Coming back from India was as hard as I expected. I didn’t want to leave. I felt as though my experience in India was incomplete. It didn’t help that I knew I was coming home to tough emotional hurdles but what I didn’t realise was that India had crept into my heart and planted roots there. I don’t know what it is about the place that entangles you so, but India was like a self-destructive friend I couldn’t shake, nor did I want to.
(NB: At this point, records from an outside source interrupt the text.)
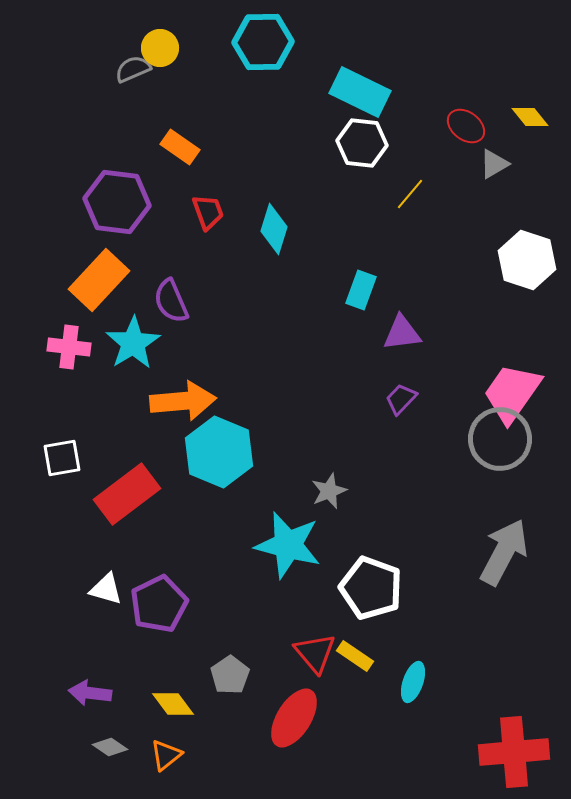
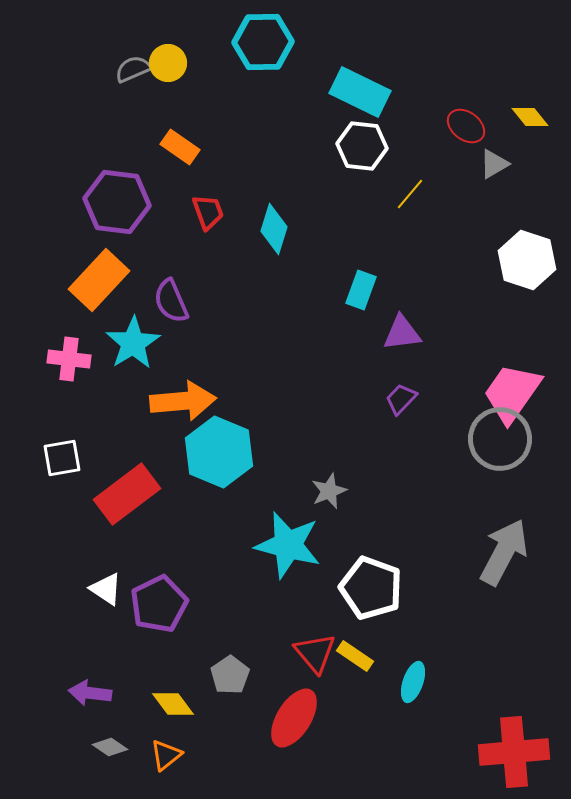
yellow circle at (160, 48): moved 8 px right, 15 px down
white hexagon at (362, 143): moved 3 px down
pink cross at (69, 347): moved 12 px down
white triangle at (106, 589): rotated 18 degrees clockwise
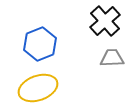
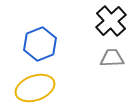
black cross: moved 6 px right
yellow ellipse: moved 3 px left
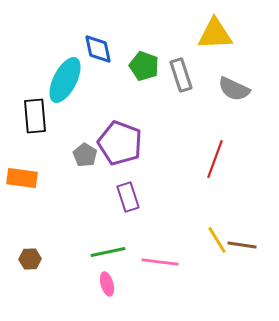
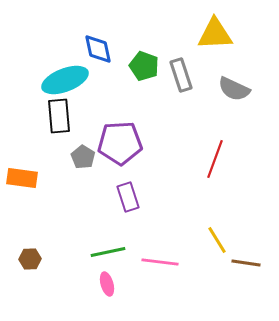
cyan ellipse: rotated 42 degrees clockwise
black rectangle: moved 24 px right
purple pentagon: rotated 24 degrees counterclockwise
gray pentagon: moved 2 px left, 2 px down
brown line: moved 4 px right, 18 px down
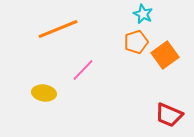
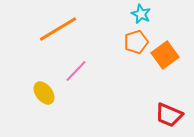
cyan star: moved 2 px left
orange line: rotated 9 degrees counterclockwise
pink line: moved 7 px left, 1 px down
yellow ellipse: rotated 45 degrees clockwise
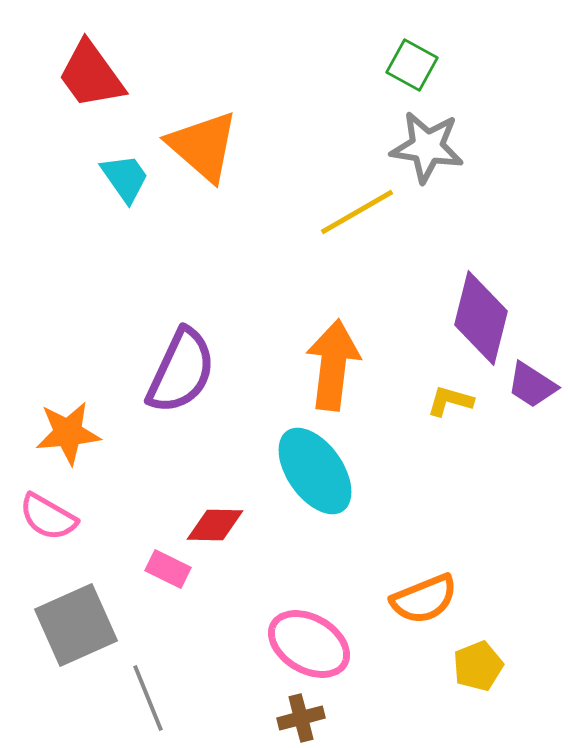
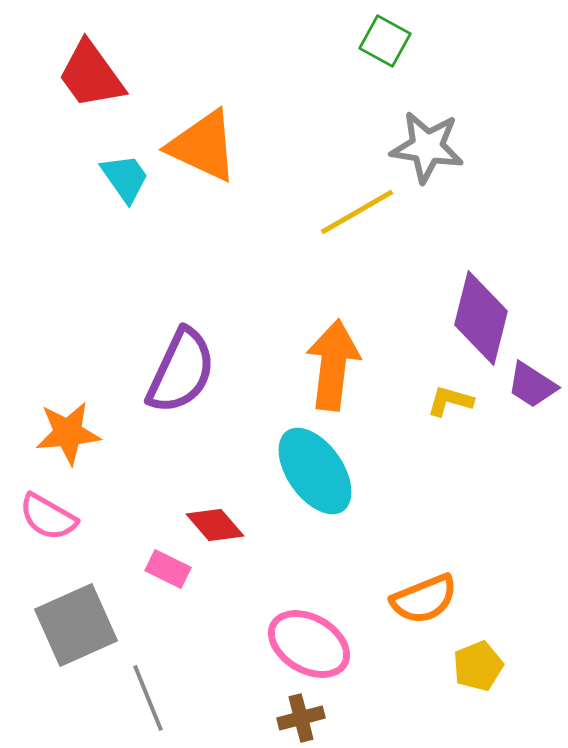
green square: moved 27 px left, 24 px up
orange triangle: rotated 16 degrees counterclockwise
red diamond: rotated 48 degrees clockwise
Cute AND corrupt, an awesome combo |
Welcoming a stranger |
My initial reaction to India was one of horrific wonder. Such a beautiful place populated with the most beautiful people! And then such terrible pollution, poverty and corruption. The feeling when I left it was of awe. I had so many questions when I landed in India, many of which I still don’t have answers for. How does it even work? All those people, so little space, dwindling resources, drought, famine, terrorism, chaos. How do the people of India welcome people with open arms into their homes and communities? How do the majority of Indians live off of so little and consider themselves wealthy? How does the system of India work so seamlessly, as if there is an undercurrent of energy keeping the scales balanced?
I realise that I will have to return to India one day to find these answers. My first time in India was more about surviving than absorbing if I am being completely honest with myself. A palmist told me I would return in 2013, and that sounds about right to me. I’ve got a year+ to prepare. I think I’ll take up kick-boxing and a procure a year’s supply of hand sanitizer.